#### PROBLEM STATEMENT:
Determine how many lines of the listing contain the word "Partner". The reply is that number alone.
---------------
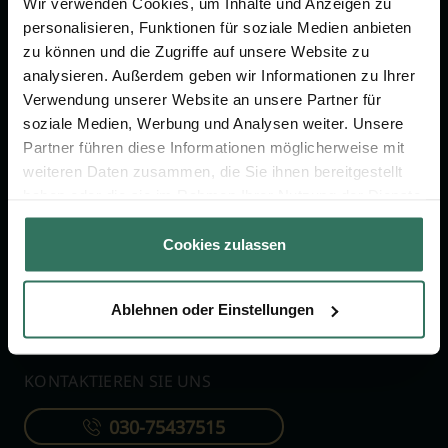
Jetzt beraten lassen
Wir verwenden Cookies, um Inhalte und Anzeigen zu
personalisieren, Funktionen für soziale Medien anbieten
zu können und die Zugriffe auf unsere Website zu
analysieren. Außerdem geben wir Informationen zu Ihrer
FÜR SIE
FÜR BESTATTER
Verwendung unserer Website an unsere Partner für
Vergleich
Online-Portal
soziale Medien, Werbung und Analysen weiter. Unsere
Partner führen diese Informationen möglicherweise mit
Ratgeber
Kostenlos registrieren
weiteren Daten zusammen, die Sie ihnen bereitgestellt
Verzeichnis
haben oder die sie im Rahmen Ihrer Nutzung der Dienste
Wissenswertes
gesammelt haben.
Cookies zulassen
Über uns
Für Bestatter
Ablehnen oder Einstellungen
KONTAKTIEREN SIE UNS
030-75437515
---------------
#### EXERCISE OUTPUT:
2